▶ What is expected: Please restate the data that follows, leaving every word in place.

▶ Extracted data:
-- Opening Marker --

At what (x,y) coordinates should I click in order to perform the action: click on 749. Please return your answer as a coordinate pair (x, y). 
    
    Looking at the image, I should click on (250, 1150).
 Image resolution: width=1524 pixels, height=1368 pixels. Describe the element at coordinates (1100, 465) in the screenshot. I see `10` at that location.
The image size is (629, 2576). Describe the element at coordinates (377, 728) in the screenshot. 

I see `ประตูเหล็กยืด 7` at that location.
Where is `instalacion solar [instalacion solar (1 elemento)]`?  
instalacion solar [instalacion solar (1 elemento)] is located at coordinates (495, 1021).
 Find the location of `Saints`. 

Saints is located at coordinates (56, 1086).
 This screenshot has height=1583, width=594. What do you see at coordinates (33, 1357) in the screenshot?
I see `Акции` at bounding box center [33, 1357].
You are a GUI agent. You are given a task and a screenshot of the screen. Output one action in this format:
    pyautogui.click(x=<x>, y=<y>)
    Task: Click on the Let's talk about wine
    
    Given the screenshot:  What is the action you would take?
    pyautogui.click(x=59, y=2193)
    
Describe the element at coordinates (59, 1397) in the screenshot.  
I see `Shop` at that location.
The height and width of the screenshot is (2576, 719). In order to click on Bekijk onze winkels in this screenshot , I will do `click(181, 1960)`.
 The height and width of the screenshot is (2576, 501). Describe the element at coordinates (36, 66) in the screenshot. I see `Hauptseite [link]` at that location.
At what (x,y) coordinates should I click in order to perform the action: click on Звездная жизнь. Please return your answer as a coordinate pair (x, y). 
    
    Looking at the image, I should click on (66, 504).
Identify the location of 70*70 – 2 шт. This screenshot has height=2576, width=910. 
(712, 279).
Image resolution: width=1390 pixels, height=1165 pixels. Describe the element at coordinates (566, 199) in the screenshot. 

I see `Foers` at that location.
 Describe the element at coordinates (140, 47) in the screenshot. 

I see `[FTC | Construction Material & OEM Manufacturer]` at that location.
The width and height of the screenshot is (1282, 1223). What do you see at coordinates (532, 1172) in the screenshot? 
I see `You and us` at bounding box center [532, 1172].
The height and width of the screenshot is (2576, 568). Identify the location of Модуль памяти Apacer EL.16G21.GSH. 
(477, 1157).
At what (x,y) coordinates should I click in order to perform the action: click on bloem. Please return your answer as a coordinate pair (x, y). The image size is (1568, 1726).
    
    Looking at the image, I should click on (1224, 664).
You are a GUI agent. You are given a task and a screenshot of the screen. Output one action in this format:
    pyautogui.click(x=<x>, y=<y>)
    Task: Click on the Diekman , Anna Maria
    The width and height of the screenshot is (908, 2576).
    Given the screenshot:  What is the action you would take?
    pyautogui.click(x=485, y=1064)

-- Closing Marker --

▶ Written reply:
At what (x,y) coordinates should I click in order to perform the action: click on 749. Please return your answer as a coordinate pair (x, y). 
    
    Looking at the image, I should click on (250, 1150).
 Image resolution: width=1524 pixels, height=1368 pixels. Describe the element at coordinates (1100, 465) in the screenshot. I see `10` at that location.
The image size is (629, 2576). Describe the element at coordinates (377, 728) in the screenshot. 

I see `ประตูเหล็กยืด 7` at that location.
Where is `instalacion solar [instalacion solar (1 elemento)]`?  
instalacion solar [instalacion solar (1 elemento)] is located at coordinates (495, 1021).
 Find the location of `Saints`. 

Saints is located at coordinates (56, 1086).
 This screenshot has height=1583, width=594. What do you see at coordinates (33, 1357) in the screenshot?
I see `Акции` at bounding box center [33, 1357].
You are a GUI agent. You are given a task and a screenshot of the screen. Output one action in this format:
    pyautogui.click(x=<x>, y=<y>)
    Task: Click on the Let's talk about wine
    
    Given the screenshot:  What is the action you would take?
    pyautogui.click(x=59, y=2193)
    
Describe the element at coordinates (59, 1397) in the screenshot.  
I see `Shop` at that location.
The height and width of the screenshot is (2576, 719). In order to click on Bekijk onze winkels in this screenshot , I will do `click(181, 1960)`.
 The height and width of the screenshot is (2576, 501). Describe the element at coordinates (36, 66) in the screenshot. I see `Hauptseite [link]` at that location.
At what (x,y) coordinates should I click in order to perform the action: click on Звездная жизнь. Please return your answer as a coordinate pair (x, y). 
    
    Looking at the image, I should click on (66, 504).
Identify the location of 70*70 – 2 шт. This screenshot has height=2576, width=910. 
(712, 279).
Image resolution: width=1390 pixels, height=1165 pixels. Describe the element at coordinates (566, 199) in the screenshot. 

I see `Foers` at that location.
 Describe the element at coordinates (140, 47) in the screenshot. 

I see `[FTC | Construction Material & OEM Manufacturer]` at that location.
The width and height of the screenshot is (1282, 1223). What do you see at coordinates (532, 1172) in the screenshot? 
I see `You and us` at bounding box center [532, 1172].
The height and width of the screenshot is (2576, 568). Identify the location of Модуль памяти Apacer EL.16G21.GSH. 
(477, 1157).
At what (x,y) coordinates should I click in order to perform the action: click on bloem. Please return your answer as a coordinate pair (x, y). The image size is (1568, 1726).
    
    Looking at the image, I should click on (1224, 664).
You are a GUI agent. You are given a task and a screenshot of the screen. Output one action in this format:
    pyautogui.click(x=<x>, y=<y>)
    Task: Click on the Diekman , Anna Maria
    The width and height of the screenshot is (908, 2576).
    Given the screenshot:  What is the action you would take?
    pyautogui.click(x=485, y=1064)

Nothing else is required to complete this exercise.